#### ACTION ITEM:
Below are records that contain pictures; transcribe the text exactly and omit the pictures.

(Document understanding data)

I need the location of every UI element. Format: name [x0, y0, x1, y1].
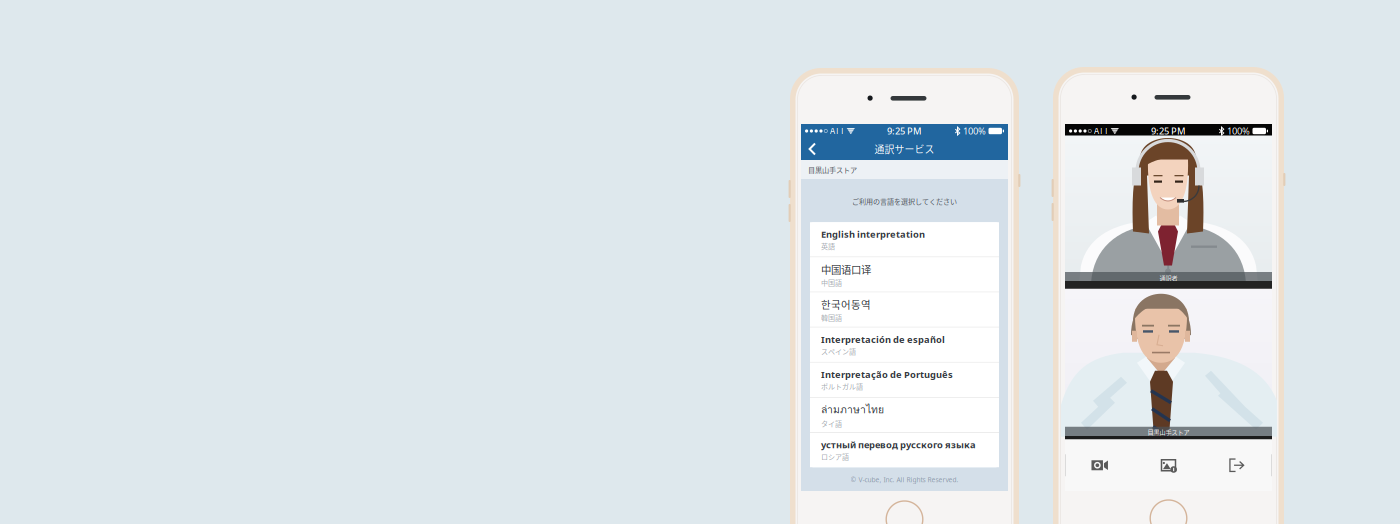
staticText: 目黒山手ストア [1148, 427, 1190, 436]
staticText: ご利用の言語を選択してください [852, 196, 957, 206]
staticText: © V-cube, Inc. All Rights Reserved. [850, 475, 958, 484]
staticText: 目黒山手ストア [808, 164, 857, 175]
staticText: устный перевод русского языка [821, 438, 976, 451]
button[interactable]: Back [801, 138, 827, 160]
staticText: 通訳者 [1160, 273, 1178, 282]
staticText: ATT [830, 126, 844, 136]
staticText: 100% [963, 125, 986, 137]
button[interactable]: English interpretation [810, 222, 999, 257]
button[interactable]: Switch camera [1066, 440, 1134, 491]
staticText: 韓国語 [821, 312, 842, 322]
staticText: 英語 [821, 241, 835, 251]
staticText: Interpretação de Português [821, 368, 953, 381]
staticText: 中国語 [821, 277, 842, 287]
staticText: ล่ามภาษาไทย [821, 401, 884, 418]
staticText: スペイン語 [821, 346, 856, 356]
button[interactable]: Interpretação de Português [810, 363, 999, 397]
button[interactable]: 한국어동역 [810, 292, 999, 327]
staticText: 100% [1227, 125, 1250, 137]
staticText: ATT [1094, 126, 1108, 136]
staticText: Interpretación de español [821, 333, 945, 346]
staticText: 한국어동역 [821, 297, 871, 312]
button[interactable]: Share image [1134, 440, 1203, 491]
staticText: 中国语口译 [821, 262, 871, 277]
button[interactable]: Leave call [1203, 440, 1271, 491]
staticText: ポルトガル語 [821, 381, 863, 391]
button[interactable]: 中国语口译 [810, 257, 999, 292]
staticText: ロシア語 [821, 451, 849, 462]
button[interactable]: устный перевод русского языка [810, 433, 999, 467]
staticText: English interpretation [821, 228, 925, 240]
button[interactable]: ล่ามภาษาไทย [810, 398, 999, 432]
staticText: 9:25 PM [887, 125, 922, 137]
staticText: 9:25 PM [1151, 125, 1186, 137]
staticText: タイ語 [821, 418, 842, 428]
button[interactable]: Interpretación de español [810, 328, 999, 362]
staticText: 通訳サービス [874, 142, 934, 156]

#### RESPONSE TO THE EXERCISE:
I need the location of every UI element. Format: name [x0, y0, x1, y1].
staticText: 目黒山手ストア [1148, 427, 1190, 436]
staticText: ご利用の言語を選択してください [852, 196, 957, 206]
staticText: © V-cube, Inc. All Rights Reserved. [850, 475, 958, 484]
staticText: 目黒山手ストア [808, 164, 857, 175]
staticText: устный перевод русского языка [821, 438, 976, 451]
button[interactable]: Back [801, 138, 827, 160]
staticText: 通訳者 [1160, 273, 1178, 282]
staticText: ATT [830, 126, 844, 136]
staticText: 100% [963, 125, 986, 137]
button[interactable]: English interpretation [810, 222, 999, 257]
button[interactable]: Switch camera [1066, 440, 1134, 491]
staticText: 韓国語 [821, 312, 842, 322]
staticText: 英語 [821, 241, 835, 251]
staticText: Interpretação de Português [821, 368, 953, 381]
staticText: 中国語 [821, 277, 842, 287]
staticText: ล่ามภาษาไทย [821, 401, 884, 418]
staticText: スペイン語 [821, 346, 856, 356]
button[interactable]: Interpretação de Português [810, 363, 999, 397]
button[interactable]: 한국어동역 [810, 292, 999, 327]
staticText: 100% [1227, 125, 1250, 137]
staticText: ATT [1094, 126, 1108, 136]
staticText: Interpretación de español [821, 333, 945, 346]
staticText: 한국어동역 [821, 297, 871, 312]
button[interactable]: Share image [1134, 440, 1203, 491]
staticText: 中国语口译 [821, 262, 871, 277]
button[interactable]: Leave call [1203, 440, 1271, 491]
staticText: ポルトガル語 [821, 381, 863, 391]
button[interactable]: 中国语口译 [810, 257, 999, 292]
staticText: ロシア語 [821, 451, 849, 462]
button[interactable]: устный перевод русского языка [810, 433, 999, 467]
staticText: English interpretation [821, 228, 925, 240]
button[interactable]: ล่ามภาษาไทย [810, 398, 999, 432]
staticText: 9:25 PM [887, 125, 922, 137]
staticText: 9:25 PM [1151, 125, 1186, 137]
staticText: タイ語 [821, 418, 842, 428]
button[interactable]: Interpretación de español [810, 328, 999, 362]
staticText: 通訳サービス [874, 142, 934, 156]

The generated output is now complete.